**Exercise data:**
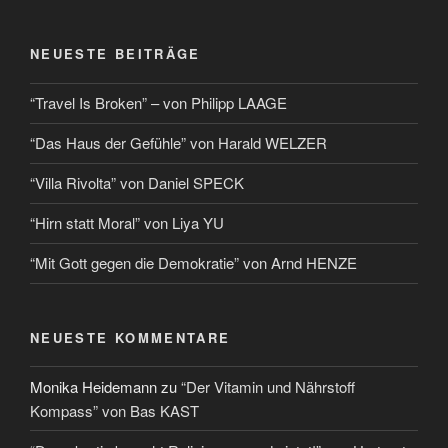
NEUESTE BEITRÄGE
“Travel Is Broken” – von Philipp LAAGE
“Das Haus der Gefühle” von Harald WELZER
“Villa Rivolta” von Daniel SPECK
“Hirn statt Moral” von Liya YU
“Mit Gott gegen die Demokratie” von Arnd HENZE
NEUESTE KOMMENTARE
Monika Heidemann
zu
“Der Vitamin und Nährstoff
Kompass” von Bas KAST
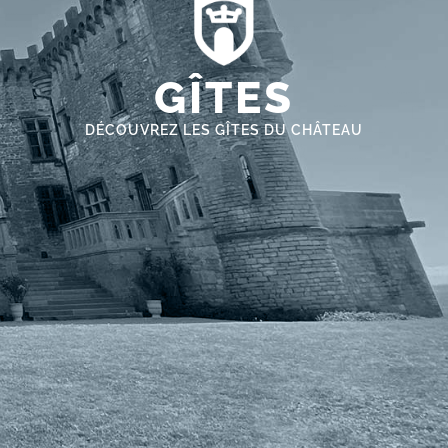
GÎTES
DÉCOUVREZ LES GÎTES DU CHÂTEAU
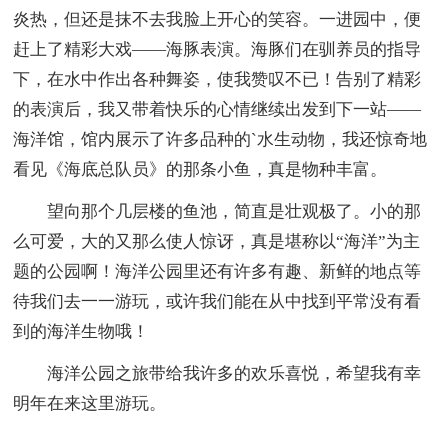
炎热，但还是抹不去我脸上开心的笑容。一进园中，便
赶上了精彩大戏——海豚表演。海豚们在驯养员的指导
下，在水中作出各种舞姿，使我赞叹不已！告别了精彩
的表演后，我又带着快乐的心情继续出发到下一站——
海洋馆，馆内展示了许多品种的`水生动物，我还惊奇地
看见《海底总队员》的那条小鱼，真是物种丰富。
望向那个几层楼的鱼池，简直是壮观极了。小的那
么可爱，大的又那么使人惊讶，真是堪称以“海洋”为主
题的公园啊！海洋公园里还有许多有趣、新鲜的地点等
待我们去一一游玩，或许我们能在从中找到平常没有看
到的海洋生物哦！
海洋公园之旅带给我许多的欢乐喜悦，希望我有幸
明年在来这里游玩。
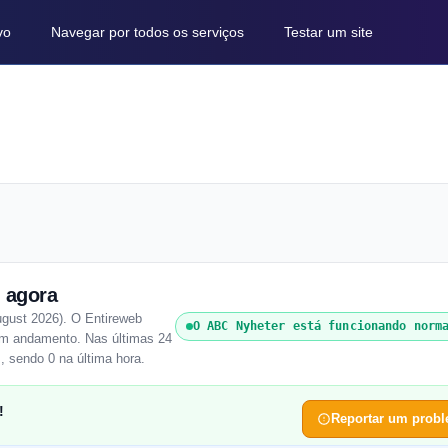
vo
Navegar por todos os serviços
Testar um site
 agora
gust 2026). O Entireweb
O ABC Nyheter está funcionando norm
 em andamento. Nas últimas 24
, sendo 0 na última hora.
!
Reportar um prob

**Exercise requirements:**
Could the entries above be printed again exactly, apart from the pictures?

**Solution to the problem:**
NEUESTE BEITRÄGE
“Travel Is Broken” – von Philipp LAAGE
“Das Haus der Gefühle” von Harald WELZER
“Villa Rivolta” von Daniel SPECK
“Hirn statt Moral” von Liya YU
“Mit Gott gegen die Demokratie” von Arnd HENZE
NEUESTE KOMMENTARE
Monika Heidemann
zu
“Der Vitamin und Nährstoff
Kompass” von Bas KAST
GÎTES
DÉCOUVREZ LES GÎTES DU CHÂTEAU
炎热，但还是抹不去我脸上开心的笑容。一进园中，便
赶上了精彩大戏——海豚表演。海豚们在驯养员的指导
下，在水中作出各种舞姿，使我赞叹不已！告别了精彩
的表演后，我又带着快乐的心情继续出发到下一站——
海洋馆，馆内展示了许多品种的`水生动物，我还惊奇地
看见《海底总队员》的那条小鱼，真是物种丰富。
望向那个几层楼的鱼池，简直是壮观极了。小的那
么可爱，大的又那么使人惊讶，真是堪称以“海洋”为主
题的公园啊！海洋公园里还有许多有趣、新鲜的地点等
待我们去一一游玩，或许我们能在从中找到平常没有看
到的海洋生物哦！
海洋公园之旅带给我许多的欢乐喜悦，希望我有幸
明年在来这里游玩。
vo
Navegar por todos os serviços
Testar um site
 agora
gust 2026). O Entireweb
O ABC Nyheter está funcionando norm
 em andamento. Nas últimas 24
, sendo 0 na última hora.
!
Reportar um prob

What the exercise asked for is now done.